A lock should protect memory, not waiting time.

Prefer local data.

Local variables belong to the current thread. They need no lock.

```zig
fn worker() void {
    var local_count: u32 = 0;

    while (local_count < 1000) : (local_count += 1) {
        // no synchronization needed
    }
}
```

If many threads need to count work, let each thread count locally, then merge once.

```zig
const std = @import("std");

const State = struct {
    mutex: std.Thread.Mutex = .{},
    total: u64 = 0,

    fn add(self: *State, n: u64) void {
        self.mutex.lock();
        defer self.mutex.unlock();

        self.total += n;
    }
};

fn worker(state: *State) void {
    var local: u64 = 0;

    var i: u64 = 0;
    while (i < 1000000) : (i += 1) {
        local += 1;
    }

    state.add(local);
}

pub fn main() !void {
    var state = State{};

    const a = try std.Thread.spawn(.{}, worker, .{&state});
    const b = try std.Thread.spawn(.{}, worker, .{&state});

    a.join();
    b.join();

    std.debug.print("total = {d}\n", .{state.total});
}
```

This program locks only twice.

That is better than locking two million times.

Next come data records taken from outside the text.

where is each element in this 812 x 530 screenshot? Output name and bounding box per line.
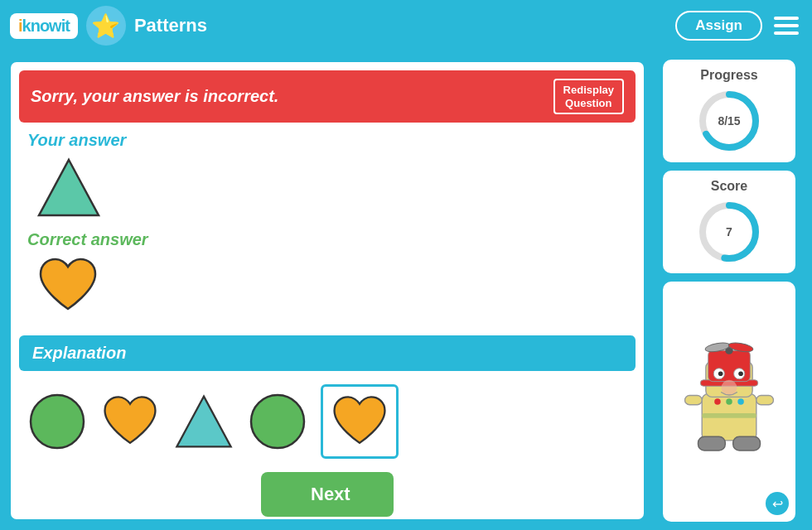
pattern-item-circle1 — [27, 392, 87, 451]
svg-rect-21 — [756, 396, 774, 405]
progress-circle: 8/15 — [696, 88, 762, 154]
svg-rect-20 — [685, 396, 703, 405]
explanation-bar: Explanation — [19, 335, 636, 371]
correct-answer-shape — [36, 256, 627, 319]
triangle-pattern-icon — [173, 393, 234, 450]
robot-illustration — [675, 340, 783, 464]
content-area: Your answer Correct answer — [11, 123, 644, 330]
robot-container: ↩ — [663, 282, 795, 522]
your-answer-shape — [36, 157, 627, 222]
svg-point-17 — [718, 371, 723, 376]
heart-selected-icon — [330, 393, 389, 450]
pattern-item-heart1 — [100, 393, 160, 450]
svg-rect-22 — [698, 436, 726, 450]
right-panel: Progress 8/15 Score 7 — [655, 60, 804, 522]
pattern-item-circle2 — [248, 392, 307, 451]
circle-green-icon — [27, 392, 87, 451]
assign-button[interactable]: Assign — [675, 11, 762, 41]
svg-marker-0 — [39, 160, 99, 215]
svg-marker-2 — [176, 397, 230, 447]
score-value: 7 — [726, 225, 732, 238]
pattern-item-triangle — [173, 393, 234, 450]
next-button[interactable]: Next — [261, 472, 394, 517]
logo: iknowit — [10, 13, 78, 39]
main-content: Sorry, your answer is incorrect. Redispl… — [0, 51, 812, 530]
svg-point-27 — [737, 398, 744, 405]
heart-pattern-icon — [100, 393, 160, 450]
hamburger-line — [774, 17, 799, 20]
heart-icon — [36, 256, 100, 316]
hamburger-line — [774, 24, 799, 27]
progress-card: Progress 8/15 — [663, 60, 795, 162]
menu-button[interactable] — [771, 13, 802, 38]
circle-green2-icon — [248, 392, 307, 451]
page-title: Patterns — [134, 15, 667, 36]
svg-point-3 — [251, 395, 304, 448]
score-title: Score — [711, 179, 747, 194]
redisplay-button[interactable]: RedisplayQuestion — [553, 79, 624, 114]
svg-rect-24 — [702, 413, 756, 418]
incorrect-text: Sorry, your answer is incorrect. — [31, 87, 278, 106]
svg-point-25 — [714, 398, 721, 405]
svg-point-18 — [738, 371, 743, 376]
left-panel: Sorry, your answer is incorrect. Redispl… — [8, 60, 646, 522]
correct-answer-label: Correct answer — [27, 230, 627, 249]
pattern-row — [11, 371, 644, 472]
svg-rect-23 — [733, 436, 761, 450]
progress-value: 8/15 — [718, 114, 740, 128]
next-button-container: Next — [11, 472, 644, 522]
progress-title: Progress — [700, 68, 757, 83]
svg-point-26 — [726, 398, 732, 405]
score-card: Score 7 — [663, 171, 795, 273]
incorrect-banner: Sorry, your answer is incorrect. Redispl… — [19, 70, 636, 123]
hamburger-line — [774, 31, 799, 35]
back-button[interactable]: ↩ — [766, 492, 789, 515]
triangle-icon — [36, 157, 102, 219]
header: iknowit ⭐ Patterns Assign — [0, 0, 812, 51]
score-circle: 7 — [696, 199, 762, 265]
star-icon: ⭐ — [86, 6, 126, 46]
pattern-item-heart2-selected — [321, 384, 399, 459]
your-answer-label: Your answer — [27, 131, 627, 150]
svg-point-1 — [31, 395, 84, 448]
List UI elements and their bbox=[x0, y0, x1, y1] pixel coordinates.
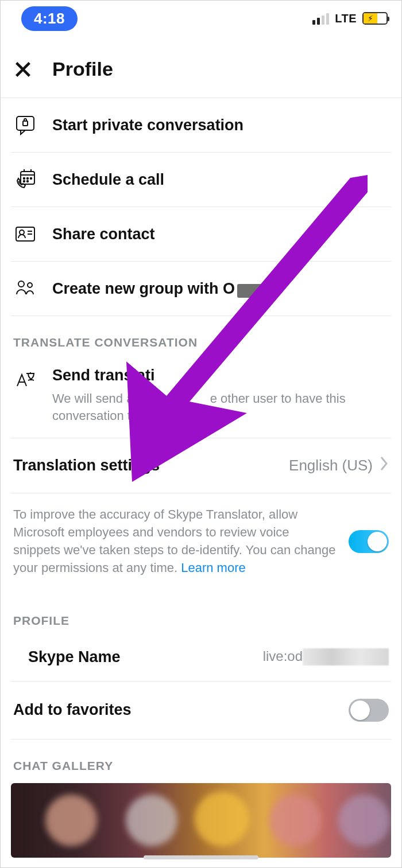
row-translator-consent: To improve the accuracy of Skype Transla… bbox=[1, 493, 401, 594]
status-time: 4:18 bbox=[21, 6, 78, 31]
svg-point-9 bbox=[20, 230, 24, 235]
row-label: Send translati bbox=[52, 367, 389, 384]
battery-icon: ⚡︎ bbox=[362, 12, 388, 25]
row-skype-name[interactable]: Skype Name live:od bbox=[1, 633, 401, 681]
lock-chat-icon bbox=[13, 113, 37, 137]
svg-point-3 bbox=[24, 178, 25, 179]
consent-text: To improve the accuracy of Skype Transla… bbox=[13, 506, 337, 577]
contact-card-icon bbox=[13, 222, 37, 246]
redacted-username bbox=[303, 648, 389, 665]
row-create-group[interactable]: Create new group with O bbox=[1, 262, 401, 316]
home-indicator[interactable] bbox=[144, 855, 258, 859]
translate-icon bbox=[13, 369, 37, 392]
close-icon[interactable] bbox=[13, 60, 33, 79]
signal-icon bbox=[312, 12, 329, 25]
status-right: LTE ⚡︎ bbox=[312, 12, 388, 25]
svg-point-5 bbox=[30, 178, 32, 179]
header: Profile bbox=[1, 36, 401, 98]
row-add-favorites[interactable]: Add to favorites bbox=[1, 682, 401, 739]
redacted-name bbox=[237, 284, 272, 298]
row-label: Translation settings bbox=[13, 457, 160, 474]
svg-point-10 bbox=[18, 281, 24, 287]
page-title: Profile bbox=[52, 58, 113, 80]
svg-point-6 bbox=[24, 181, 25, 182]
row-label: Skype Name bbox=[28, 648, 248, 666]
section-profile: PROFILE bbox=[1, 594, 401, 633]
svg-point-4 bbox=[27, 178, 28, 179]
row-label: Schedule a call bbox=[52, 171, 164, 189]
row-start-private[interactable]: Start private conversation bbox=[1, 98, 401, 152]
svg-point-11 bbox=[28, 283, 32, 287]
row-desc: We will send an i e other user to have t… bbox=[52, 390, 389, 424]
row-schedule-call[interactable]: Schedule a call bbox=[1, 153, 401, 207]
svg-rect-1 bbox=[23, 121, 28, 126]
skype-name-value: live:od bbox=[263, 648, 389, 666]
row-label: Create new group with O bbox=[52, 280, 272, 298]
favorites-toggle[interactable] bbox=[349, 699, 389, 722]
row-send-translation[interactable]: Send translati We will send an i e other… bbox=[1, 355, 401, 438]
svg-point-7 bbox=[27, 181, 28, 182]
section-translate: TRANSLATE CONVERSATION bbox=[1, 316, 401, 355]
translation-value: English (US) bbox=[289, 457, 373, 474]
network-label: LTE bbox=[335, 12, 357, 25]
consent-toggle[interactable] bbox=[349, 530, 389, 553]
row-share-contact[interactable]: Share contact bbox=[1, 207, 401, 261]
status-bar: 4:18 LTE ⚡︎ bbox=[1, 1, 401, 36]
chat-gallery-strip[interactable] bbox=[11, 783, 391, 858]
calendar-call-icon bbox=[13, 168, 37, 192]
row-label: Share contact bbox=[52, 225, 155, 243]
chevron-right-icon bbox=[380, 456, 389, 476]
row-label: Start private conversation bbox=[52, 116, 243, 134]
group-icon bbox=[13, 277, 37, 301]
row-translation-settings[interactable]: Translation settings English (US) bbox=[1, 438, 401, 493]
section-chat-gallery: CHAT GALLERY bbox=[1, 739, 401, 779]
learn-more-link[interactable]: Learn more bbox=[181, 560, 246, 575]
row-label: Add to favorites bbox=[13, 701, 132, 719]
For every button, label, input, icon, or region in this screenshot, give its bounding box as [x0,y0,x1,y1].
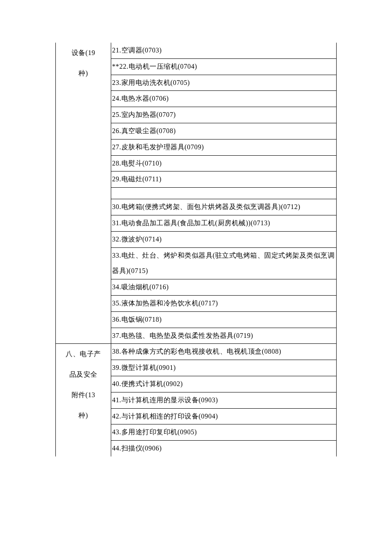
item-cell: 34.吸油烟机(0716) [111,279,337,296]
document-page: 设备(19种)21.空调器(0703)**22.电动机一压缩机(0704)23.… [0,0,392,508]
item-cell: 39.微型计算机(0901) [111,360,337,376]
item-cell: 40.便携式计算机(0902) [111,376,337,392]
category-label: 八、电子产品及安全附件(13种) [57,344,110,426]
item-cell: 33.电灶、灶台、烤炉和类似器具(驻立式电烤箱、固定式烤架及类似烹调器具)(07… [111,247,337,279]
category-cell: 八、电子产品及安全附件(13种) [56,344,111,456]
item-cell: 32.微波炉(0714) [111,231,337,247]
item-cell: 37.电热毯、电热垫及类似柔性发热器具(0719) [111,328,337,344]
item-cell: 41.与计算机连用的显示设备(0903) [111,392,337,408]
item-cell: 29.电磁灶(0711) [111,171,337,188]
item-cell: 26.真空吸尘器(0708) [111,123,337,139]
item-cell: 31.电动食品加工器具(食品加工机(厨房机械))(0713) [111,215,337,231]
item-cell: 43.多用途打印复印机(0905) [111,424,337,441]
item-cell: 23.家用电动洗衣机(0705) [111,75,337,91]
item-cell: 44.扫描仪(0906) [111,441,337,456]
category-label: 设备(19种) [57,43,110,84]
item-cell: 36.电饭锅(0718) [111,311,337,328]
item-cell: 35.液体加热器和冷热饮水机(0717) [111,295,337,311]
spacer-cell [111,188,337,199]
item-cell: 27.皮肤和毛发护理器具(0709) [111,139,337,155]
item-cell: 24.电热水器(0706) [111,91,337,107]
category-cell: 设备(19种) [56,43,111,344]
item-cell: **22.电动机一压缩机(0704) [111,58,337,75]
item-cell: 21.空调器(0703) [111,43,337,58]
item-cell: 30.电烤箱(便携式烤架、面包片烘烤器及类似烹调器具)(0712) [111,199,337,215]
item-cell: 42.与计算机相连的打印设备(0904) [111,408,337,424]
item-cell: 38.各种成像方式的彩色电视接收机、电视机顶盒(0808) [111,344,337,360]
catalog-table: 设备(19种)21.空调器(0703)**22.电动机一压缩机(0704)23.… [55,43,337,456]
item-cell: 25.室内加热器(0707) [111,107,337,123]
item-cell: 28.电熨斗(0710) [111,155,337,171]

Avoid sharing when message passing is enough.

A worker can receive a job, produce a result, and send the result back. It does not need to see the whole program state.

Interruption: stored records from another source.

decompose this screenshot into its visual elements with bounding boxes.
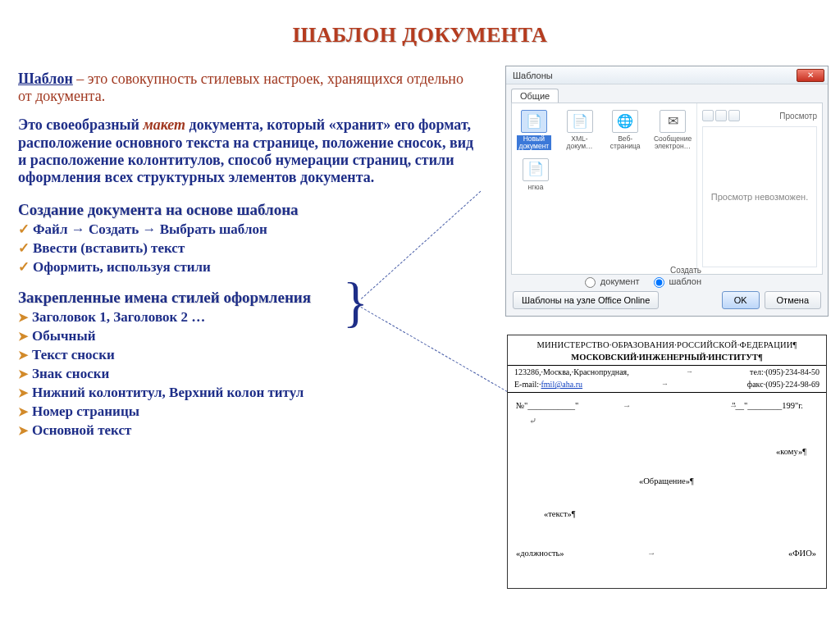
view-buttons[interactable] <box>702 110 740 121</box>
page-title: ШАБЛОН ДОКУМЕНТА <box>0 23 840 48</box>
dialog-titlebar[interactable]: Шаблоны ✕ <box>506 66 828 84</box>
sample-header2: МОСКОВСКИЙ·ИНЖЕНЕРНЫЙ·ИНСТИТУТ¶ <box>508 351 826 366</box>
curly-brace-icon: } <box>343 271 368 335</box>
ok-button[interactable]: OK <box>722 291 760 309</box>
template-item-new-doc[interactable]: 📄 Новый документ <box>517 110 551 150</box>
dialog-title: Шаблоны <box>513 71 797 80</box>
tab-general[interactable]: Общие <box>511 89 559 103</box>
term: Шаблон <box>18 71 73 87</box>
template-item-web[interactable]: 🌐 Веб-страница <box>608 110 642 150</box>
subhead-creating: Создание документа на основе шаблона <box>18 201 477 219</box>
create-label: Создать <box>670 266 701 275</box>
definition-paragraph: Шаблон – это совокупность стилевых настр… <box>18 71 477 105</box>
templates-dialog: Шаблоны ✕ Общие 📄 Новый документ 📄 XML-д… <box>505 66 829 317</box>
radio-document[interactable]: документ <box>581 275 640 288</box>
steps-list: ✓Файл → Создать → Выбрать шаблон ✓Ввести… <box>18 221 477 277</box>
template-item-ngua[interactable]: 📄 нгюа <box>517 158 555 191</box>
preview-area: Просмотр невозможен. <box>702 126 817 267</box>
subhead-styles: Закрепленные имена стилей оформления <box>18 289 477 307</box>
radio-template[interactable]: шаблон <box>650 275 701 288</box>
sample-header1: МИНИСТЕРСТВО·ОБРАЗОВАНИЯ·РОССИЙСКОЙ·ФЕДЕ… <box>508 335 826 351</box>
office-online-button[interactable]: Шаблоны на узле Office Online <box>513 291 659 309</box>
templates-grid: 📄 Новый документ 📄 XML-докум… 🌐 Веб-стра… <box>512 103 697 274</box>
template-item-message[interactable]: ✉ Сообщение электрон… <box>654 110 692 150</box>
sample-document: МИНИСТЕРСТВО·ОБРАЗОВАНИЯ·РОССИЙСКОЙ·ФЕДЕ… <box>507 335 827 589</box>
template-item-xml[interactable]: 📄 XML-докум… <box>563 110 597 150</box>
preview-label: Просмотр <box>779 112 817 121</box>
description-paragraph: Это своеобразный макет документа, которы… <box>18 116 477 186</box>
main-text-column: Шаблон – это совокупность стилевых настр… <box>18 71 477 452</box>
close-button[interactable]: ✕ <box>797 69 824 82</box>
styles-list: ➤Заголовок 1, Заголовок 2 … ➤Обычный ➤Те… <box>18 308 477 440</box>
cancel-button[interactable]: Отмена <box>765 291 821 309</box>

This shape is easier to reason about:

```text
main thread -> jobs -> workers -> results -> main thread
```

The worker owns the job while processing it.

The main thread owns the result after receiving it.

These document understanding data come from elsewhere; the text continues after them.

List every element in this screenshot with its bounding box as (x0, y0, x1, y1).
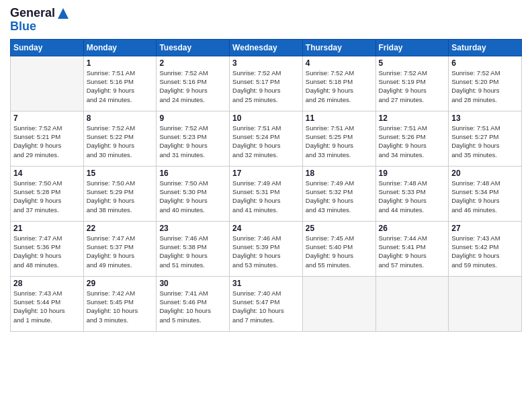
calendar-cell: 14Sunrise: 7:50 AM Sunset: 5:28 PM Dayli… (11, 166, 84, 221)
weekday-header: Monday (83, 39, 157, 56)
calendar-week-row: 7Sunrise: 7:52 AM Sunset: 5:21 PM Daylig… (11, 111, 522, 166)
day-info: Sunrise: 7:52 AM Sunset: 5:20 PM Dayligh… (451, 68, 519, 104)
day-info: Sunrise: 7:51 AM Sunset: 5:27 PM Dayligh… (451, 124, 519, 159)
day-info: Sunrise: 7:40 AM Sunset: 5:47 PM Dayligh… (232, 289, 300, 324)
calendar-cell: 22Sunrise: 7:47 AM Sunset: 5:37 PM Dayli… (83, 221, 157, 276)
day-number: 21 (13, 224, 81, 233)
calendar-week-row: 21Sunrise: 7:47 AM Sunset: 5:36 PM Dayli… (11, 221, 522, 276)
day-number: 2 (159, 58, 226, 68)
calendar-cell: 13Sunrise: 7:51 AM Sunset: 5:27 PM Dayli… (449, 111, 522, 166)
day-info: Sunrise: 7:46 AM Sunset: 5:38 PM Dayligh… (159, 234, 226, 269)
day-info: Sunrise: 7:52 AM Sunset: 5:21 PM Dayligh… (13, 124, 81, 159)
calendar-cell (11, 56, 84, 111)
day-info: Sunrise: 7:48 AM Sunset: 5:33 PM Dayligh… (379, 179, 446, 214)
day-number: 13 (451, 113, 519, 123)
day-info: Sunrise: 7:46 AM Sunset: 5:39 PM Dayligh… (232, 234, 300, 269)
day-info: Sunrise: 7:52 AM Sunset: 5:16 PM Dayligh… (159, 68, 226, 104)
weekday-header: Sunday (11, 39, 84, 56)
calendar-cell: 8Sunrise: 7:52 AM Sunset: 5:22 PM Daylig… (83, 111, 157, 166)
day-number: 17 (232, 169, 300, 178)
logo: General Blue (10, 7, 70, 34)
day-info: Sunrise: 7:44 AM Sunset: 5:41 PM Dayligh… (379, 234, 446, 269)
calendar-cell: 23Sunrise: 7:46 AM Sunset: 5:38 PM Dayli… (157, 221, 230, 276)
day-number: 16 (159, 169, 226, 178)
day-info: Sunrise: 7:47 AM Sunset: 5:37 PM Dayligh… (87, 234, 154, 269)
day-info: Sunrise: 7:50 AM Sunset: 5:30 PM Dayligh… (159, 179, 226, 214)
day-info: Sunrise: 7:49 AM Sunset: 5:31 PM Dayligh… (232, 179, 300, 214)
day-info: Sunrise: 7:52 AM Sunset: 5:23 PM Dayligh… (159, 124, 226, 159)
day-number: 26 (379, 224, 446, 233)
calendar-cell: 27Sunrise: 7:43 AM Sunset: 5:42 PM Dayli… (449, 221, 522, 276)
day-number: 8 (87, 113, 154, 123)
day-info: Sunrise: 7:49 AM Sunset: 5:32 PM Dayligh… (306, 179, 373, 214)
day-info: Sunrise: 7:51 AM Sunset: 5:25 PM Dayligh… (306, 124, 373, 159)
day-number: 9 (159, 113, 226, 123)
day-number: 7 (13, 113, 81, 123)
day-number: 6 (451, 58, 519, 68)
day-number: 15 (87, 169, 154, 178)
svg-marker-0 (58, 8, 69, 19)
day-number: 1 (87, 58, 154, 68)
calendar-cell: 5Sunrise: 7:52 AM Sunset: 5:19 PM Daylig… (375, 56, 449, 111)
day-info: Sunrise: 7:50 AM Sunset: 5:29 PM Dayligh… (87, 179, 154, 214)
weekday-header: Saturday (449, 39, 522, 56)
day-number: 4 (306, 58, 373, 68)
calendar-cell: 30Sunrise: 7:41 AM Sunset: 5:46 PM Dayli… (157, 276, 230, 331)
calendar-cell: 18Sunrise: 7:49 AM Sunset: 5:32 PM Dayli… (302, 166, 375, 221)
calendar-cell: 11Sunrise: 7:51 AM Sunset: 5:25 PM Dayli… (302, 111, 375, 166)
calendar-cell: 25Sunrise: 7:45 AM Sunset: 5:40 PM Dayli… (302, 221, 375, 276)
day-number: 29 (87, 279, 154, 288)
weekday-header: Thursday (302, 39, 375, 56)
calendar-cell: 6Sunrise: 7:52 AM Sunset: 5:20 PM Daylig… (449, 56, 522, 111)
day-number: 14 (13, 169, 81, 178)
calendar-cell: 3Sunrise: 7:52 AM Sunset: 5:17 PM Daylig… (230, 56, 303, 111)
calendar-week-row: 14Sunrise: 7:50 AM Sunset: 5:28 PM Dayli… (11, 166, 522, 221)
day-info: Sunrise: 7:43 AM Sunset: 5:42 PM Dayligh… (451, 234, 519, 269)
day-number: 28 (13, 279, 81, 288)
day-info: Sunrise: 7:52 AM Sunset: 5:22 PM Dayligh… (87, 124, 154, 159)
calendar-cell: 21Sunrise: 7:47 AM Sunset: 5:36 PM Dayli… (11, 221, 84, 276)
calendar-cell: 17Sunrise: 7:49 AM Sunset: 5:31 PM Dayli… (230, 166, 303, 221)
calendar-cell: 28Sunrise: 7:43 AM Sunset: 5:44 PM Dayli… (11, 276, 84, 331)
page-header: General Blue (10, 7, 522, 34)
day-number: 25 (306, 224, 373, 233)
calendar-cell: 20Sunrise: 7:48 AM Sunset: 5:34 PM Dayli… (449, 166, 522, 221)
calendar-cell (302, 276, 375, 331)
calendar-cell: 16Sunrise: 7:50 AM Sunset: 5:30 PM Dayli… (157, 166, 230, 221)
calendar-cell: 31Sunrise: 7:40 AM Sunset: 5:47 PM Dayli… (230, 276, 303, 331)
page-container: General Blue SundayMondayTuesdayWednesda… (0, 0, 532, 338)
day-info: Sunrise: 7:47 AM Sunset: 5:36 PM Dayligh… (13, 234, 81, 269)
calendar-cell (449, 276, 522, 331)
weekday-header: Tuesday (157, 39, 230, 56)
day-number: 31 (232, 279, 300, 288)
logo-icon (56, 7, 70, 20)
calendar-cell: 26Sunrise: 7:44 AM Sunset: 5:41 PM Dayli… (375, 221, 449, 276)
calendar-cell: 12Sunrise: 7:51 AM Sunset: 5:26 PM Dayli… (375, 111, 449, 166)
logo-general: General (10, 7, 55, 20)
calendar-cell: 9Sunrise: 7:52 AM Sunset: 5:23 PM Daylig… (157, 111, 230, 166)
day-info: Sunrise: 7:50 AM Sunset: 5:28 PM Dayligh… (13, 179, 81, 214)
day-info: Sunrise: 7:51 AM Sunset: 5:16 PM Dayligh… (87, 68, 154, 104)
day-number: 23 (159, 224, 226, 233)
calendar-week-row: 28Sunrise: 7:43 AM Sunset: 5:44 PM Dayli… (11, 276, 522, 331)
day-number: 22 (87, 224, 154, 233)
calendar-cell: 2Sunrise: 7:52 AM Sunset: 5:16 PM Daylig… (157, 56, 230, 111)
day-info: Sunrise: 7:51 AM Sunset: 5:24 PM Dayligh… (232, 124, 300, 159)
day-number: 11 (306, 113, 373, 123)
calendar-cell: 4Sunrise: 7:52 AM Sunset: 5:18 PM Daylig… (302, 56, 375, 111)
calendar-cell: 19Sunrise: 7:48 AM Sunset: 5:33 PM Dayli… (375, 166, 449, 221)
day-number: 12 (379, 113, 446, 123)
day-info: Sunrise: 7:43 AM Sunset: 5:44 PM Dayligh… (13, 289, 81, 324)
day-number: 5 (379, 58, 446, 68)
day-info: Sunrise: 7:52 AM Sunset: 5:18 PM Dayligh… (306, 68, 373, 104)
day-number: 24 (232, 224, 300, 233)
calendar-cell: 29Sunrise: 7:42 AM Sunset: 5:45 PM Dayli… (83, 276, 157, 331)
calendar-cell: 10Sunrise: 7:51 AM Sunset: 5:24 PM Dayli… (230, 111, 303, 166)
day-number: 30 (159, 279, 226, 288)
day-info: Sunrise: 7:45 AM Sunset: 5:40 PM Dayligh… (306, 234, 373, 269)
weekday-header: Friday (375, 39, 449, 56)
day-info: Sunrise: 7:52 AM Sunset: 5:17 PM Dayligh… (232, 68, 300, 104)
weekday-header-row: SundayMondayTuesdayWednesdayThursdayFrid… (11, 39, 522, 56)
day-number: 3 (232, 58, 300, 68)
calendar-week-row: 1Sunrise: 7:51 AM Sunset: 5:16 PM Daylig… (11, 56, 522, 111)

Ownership moves. Shared mutation is reduced.

Be careful with pointer lifetimes.

This is dangerous:

```zig
fn startThread() !std.Thread {
    var value: u32 = 42;
    return try std.Thread.spawn(.{}, worker, .{&value});
}
```

`value` is local to `startThread`. After the function returns, the pointer is no longer valid. The worker may read invalid memory.

The data passed to a thread must live until the thread finishes.

This is safe:

```zig
pub fn main() !void {
    var value: u32 = 42;

    const thread = try std.Thread.spawn(.{}, worker, .{&value});
    thread.join();
}
```

The thread is joined before `value` goes out of scope.

For long-running threads, store shared state in an object whose lifetime is clearly longer than the threads using it.

Do not use sleeps for correctness.

This is wrong:

```zig
std.Thread.sleep(1000000);
// assume worker is ready
```

A sleep guesses timing. Timing changes across machines, loads, and operating systems.

Use synchronization:

```zig
while (!state.ready) {
    state.condition.wait(&state.mutex);
}
```

A correct concurrent program should work even when the scheduler chooses the worst possible interleaving.

Good concurrent Zig programs have a few visible rules:

- mutable state has an owner
- shared state has a lock
- locks protect data, not arbitrary code
- waits use conditions, semaphores, or joins
- threads are joined or intentionally detached
- pointer lifetimes are explicit
- slow work happens outside critical sections

Concurrency is not made safe by using one primitive everywhere. It is made safe by keeping ownership simple.

Exercise 18-31. Rewrite a global shared-state program so the lock and data are fields of one struct.

Exercise 18-32. Move expensive work outside a locked section.

Exercise 18-33. Write a worker that counts locally and merges once at the end.

Exercise 18-34. Find a program that uses `sleep` for ordering. Replace the sleep with a condition variable.